Eine große Firma hat ja auch ihre angenehmen Seiten

„Es gibt im Moment, mit Ausnahme von Restrukturierungen und Refinanzierungen, ja kaum große Deals, die große Einheiten brauchen“, sagt er. Aber so ganz abgeschlossen hat er mit dem Kapitel Großkanzlei noch nicht. Es habe ja auch seine angenehmen Seiten, in einer Organisation zu arbeiten, räumt er ein, auch wenn ihn Management- und Verwaltungsaufgaben zuletzt zunehmend gestört hätten. „Ich möchte aber nicht ausschließen, dass ich mich wieder einer großen Sozietät anschließe.“

Schulz-Gebeltzig macht im Moment die angenehme Erfahrung, dass man auch ohne den Namen einer großen Firma auf der Visitenkarte leben und arbeiten kann. Die jüngste Expo Real war diesbezüglich ein Highlight für ihn. Am Sonntagabend vor der Messe lud er, wie schon bei Norton Rose, zu einem Abendessen ins Restaurant Ritzi in München ein. Es war ein Test: Würden die Leute auch kommen, wenn er nicht mehr eine große Kanzlei, sondern mehr oder weniger nur noch sich selbst repräsentierte? Sie kamen. „Wir waren 40 Leute. Die letzten sind um halb zwei gegangen. Die Party war sehr erfolgreich.“

Die Macht der Visitenkarte, auf sie muss auch Christoph Munte vorerst verzichten. Der gebürtige Berliner, Rechtsanwalt und Steuerberater, war bis Anfang 2009 Finanzchef des deutschen Ablegers des Morgan Stanley Real Estate Fund (MSREF). Unlängst hat er eine Firma gegründet, die Restrukturierungen koordiniert und Dienstleistungen im Asset-Management anbietet, Property Efficiency Group (PEG), Hamburger Allee 50, 60486 Frankfurt am Main. Muntes Kooperationspartner für Wohnungen ist die Firma Arsago, bei Einzelhandelsimmobilien arbeitet er mit Sontowski & Partner zusammen, im Bürobereich verhandelt er noch mit verschiedenen Adressen. Der größte Auftrag für PEG ist die Restrukturierung eines notleidenden Finanzierungsportfolios, hinter dem 6.000 Wohnungen stehen.
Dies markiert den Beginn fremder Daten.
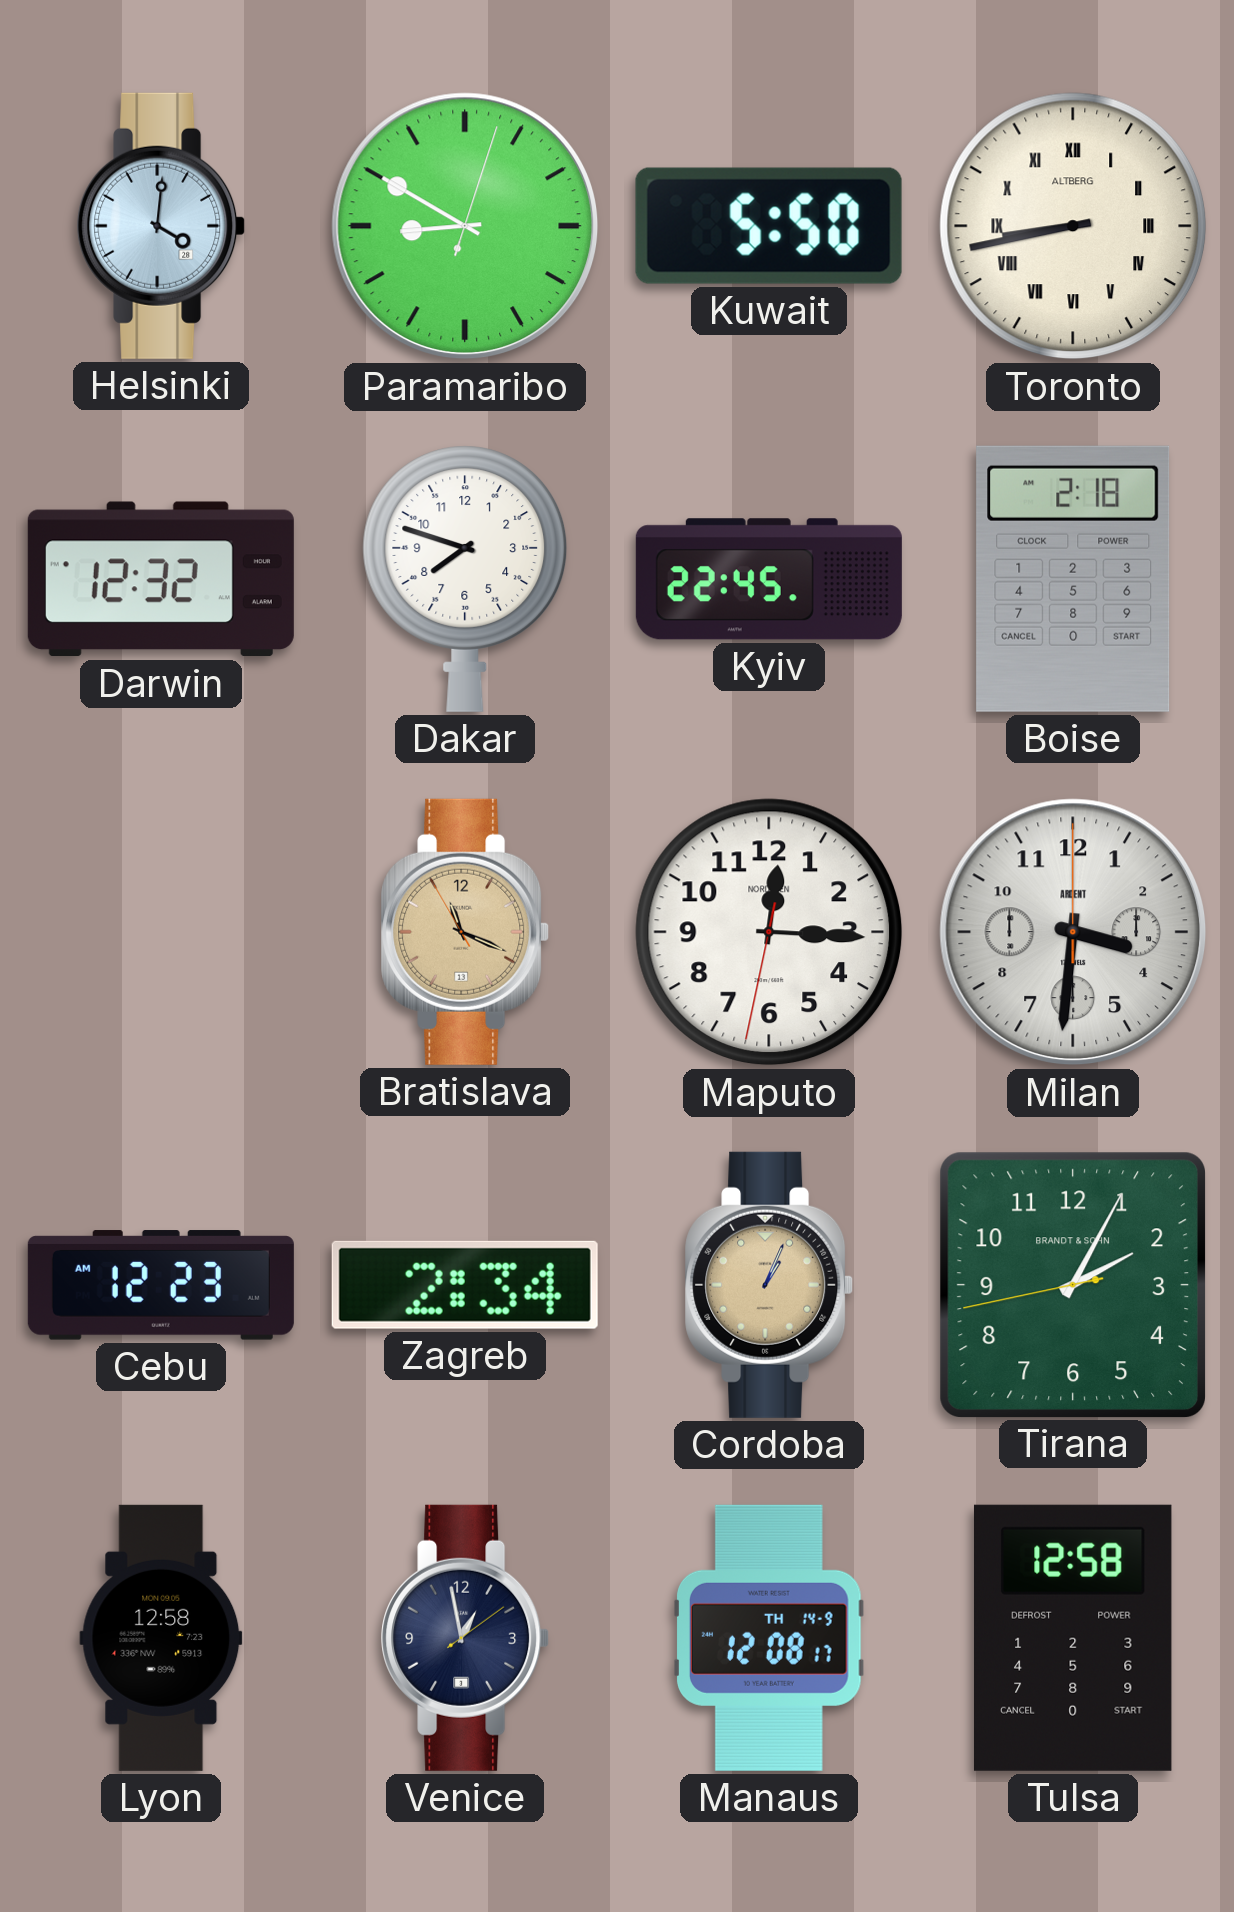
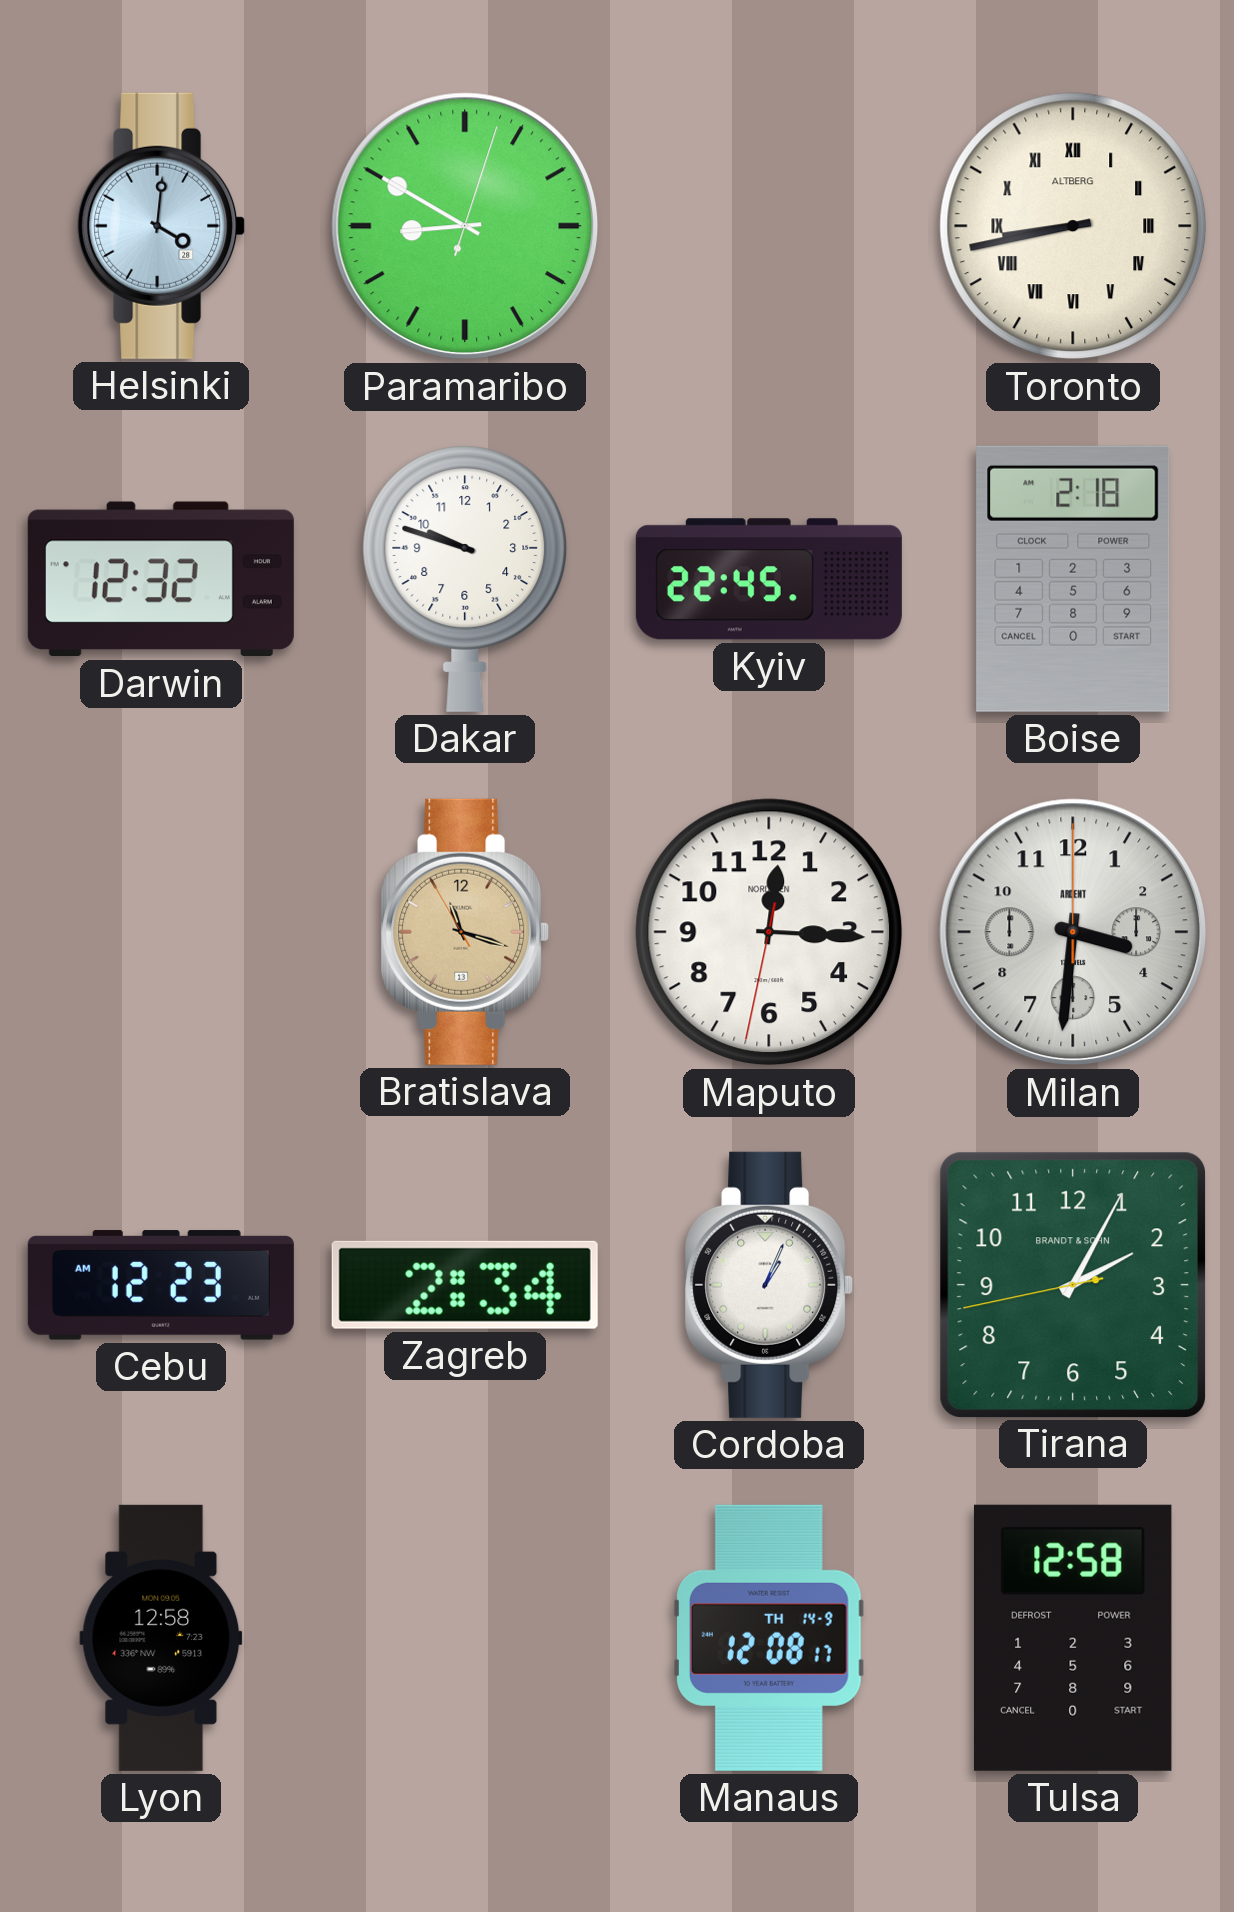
Kuwait: 5:50 -> none
Dakar: 7:48 -> 9:48
Bratislava: 11:18 -> 11:17
Cordoba dial: champagne -> white
Venice: 12:58 -> none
Das Arbeiten auf Anweisung ging ihm gegen den Strich

Munte, 36 Jahre alt, befand sich im Auge des Investment-Taifuns, der über Deutschland hinwegfegte. Nach der Grundausbildung bei Freshfields in Frankfurt und Goldman Sachs in London wechselte er 2006 zu MSREF. Als er dort anfing, hatte das Büro in Frankfurt sieben Mitarbeiter, wenig später waren es 70. Munte wuchs in die Rolle eines Chief Financial Officers amerikanischer Prägung hinein. Er strukturierte nicht nur Finanzierungen und verhandelte mit Banken, er baute auch die MSREF-Organisation in Deutschland mit auf. Die Arbeitsbelastung auf dem Höhepunkt des Booms war aberwitzig. Vier bis fünf Stunden Schlaf waren eineinhalb Jahre lang für ihn nicht die Ausnahme, sondern die Regel. „Es waren verrückte Arbeitszeiten“, erinnert sich Munte. Er allein unterschrieb Finanzierungen im Wert von 7,5 Mrd. Euro.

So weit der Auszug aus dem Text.